The model I am proposing has five layers, and each exists because of a specific failure mode the others cannot address.

Five-layer pipeline: functional decomposition, cross-cutting concerns, specification craft, harness, and human reflection, with a generate-verify loop, reflection feedback arrows, and outcome indicator

The system starts with functional decomposition, which breaks the problem into bounded contexts. Around and across those contexts sit the cross-cutting concerns, the architectural, platform, security, and quality decisions that would otherwise be reinvented inside each context. With both in place, specification craft elaborates each context, functional intent first and architectural choices second. The automated harness then verifies what gets generated. Human reflection wraps the cycle, catching what slipped through and improving both spec and harness for the next pass.

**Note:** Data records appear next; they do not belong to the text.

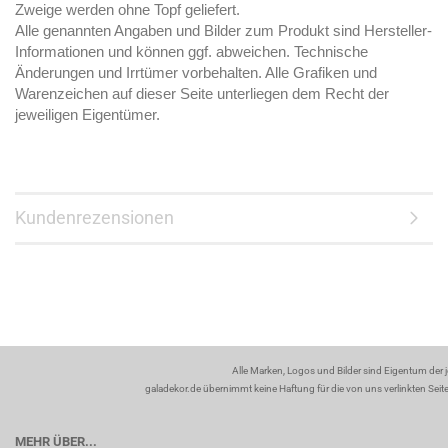
Zweige werden ohne Topf geliefert.
Alle genannten Angaben und Bilder zum Produkt sind Hersteller-
Informationen und können ggf. abweichen. Technische
Änderungen und Irrtümer vorbehalten. Alle Grafiken und
Warenzeichen auf dieser Seite unterliegen dem Recht der
jeweiligen Eigentümer.
Kundenrezensionen
Alle Marken, Logos und Bilder sind Eigentum der 
galadekor.de übernimmt keine Haftung für die von uns verlinkten Seiten
MEHR ÜBER...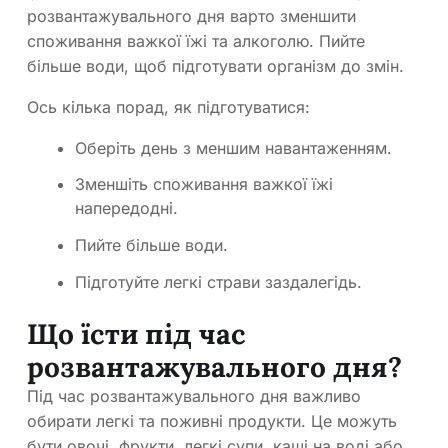
розвантажувального дня варто зменшити
споживання важкої їжі та алкоголю. Пийте
більше води, щоб підготувати організм до змін.
Ось кілька порад, як підготуватися:
Оберіть день з меншим навантаженням.
Зменшіть споживання важкої їжі
напередодні.
Пийте більше води.
Підготуйте легкі страви заздалегідь.
Що їсти під час
розвантажувального дня?
Під час розвантажувального дня важливо
обирати легкі та поживні продукти. Це можуть
бути овочі, фрукти, легкі супи, каші на воді або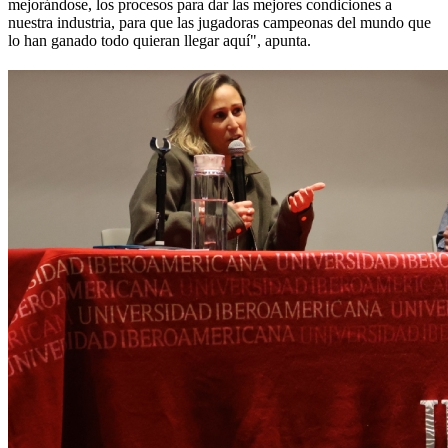
mejorándose, los procesos para dar las mejores condiciones a
nuestra industria, para que las jugadoras campeonas del mundo que
lo han ganado todo quieran llegar aquí", apunta.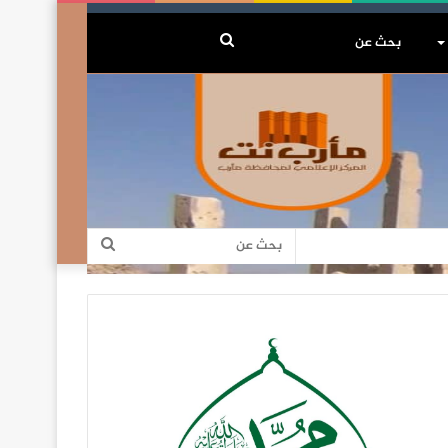
بحث
عن
بحث
عن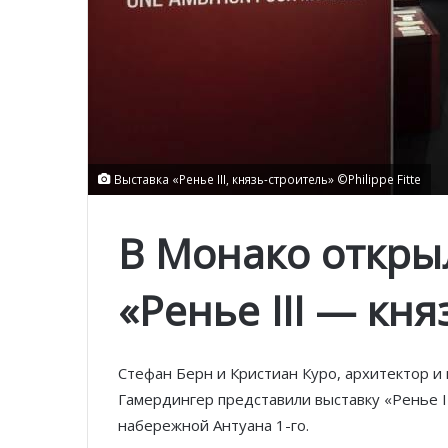
Выставка «Ренье III, князь-строитель» ©Philippe Fitte
В Монако откры
«
Ренье III — кн
Стефан Берн и Кристиан Куро, архитектор и
Гамердингер представили выставку «Ренье I
набережной Антуана 1-го.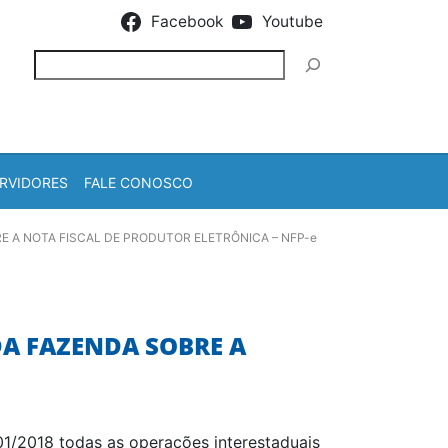
Facebook
Youtube
Pesquisar
RVIDORES
FALE CONOSCO
 A NOTA FISCAL DE PRODUTOR ELETRÔNICA – NFP-e
DA FAZENDA SOBRE A
/01/2018 todas as operações interestaduais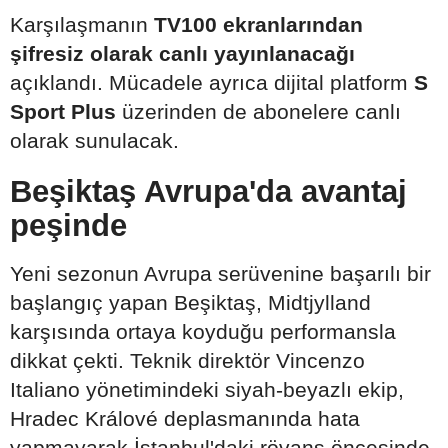
Karşılaşmanın
TV100 ekranlarından
şifresiz olarak canlı yayınlanacağı
açıklandı. Mücadele ayrıca dijital platform
S
Sport Plus
üzerinden de abonelere canlı
olarak sunulacak.
Beşiktaş Avrupa'da avantaj
peşinde
Yeni sezonun Avrupa serüvenine başarılı bir
başlangıç yapan Beşiktaş, Midtjylland
karşısında ortaya koyduğu performansla
dikkat çekti. Teknik direktör Vincenzo
Italiano yönetimindeki siyah-beyazlı ekip,
Hradec Králové deplasmanında hata
yapmayarak İstanbul'daki rövanş öncesinde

Two patterns run through this list.

Function before form. Decide what before how, at every level. When breaking the system into contexts, ask what work each must do before deciding the platform or stack. When writing the spec for one context, name the behavior before the architecture. Invert this and the wrong shape gets locked in early, when changing it is most expensive.

The same shape repeats at every level. A bounded context is itself a small system, and so is each part inside it. The five moves recur all the way down. Each level needs its own decomposition, its own settling of what cuts across the parts, its own specs, its own verification, and its own reflection on what slipped. The weight of each layer scales with the work, but the shape does not change. Complexity still needs decomposition. Natural language is still ambiguous. Verification still leaves a residual.

The rest of this post walks through each layer in turn.

Functional Decomposition

The first move is to break the problem into smaller, independent parts with clear ownership, clean contracts, and a scope small enough that a spec can describe each without bleeding into its neighbors.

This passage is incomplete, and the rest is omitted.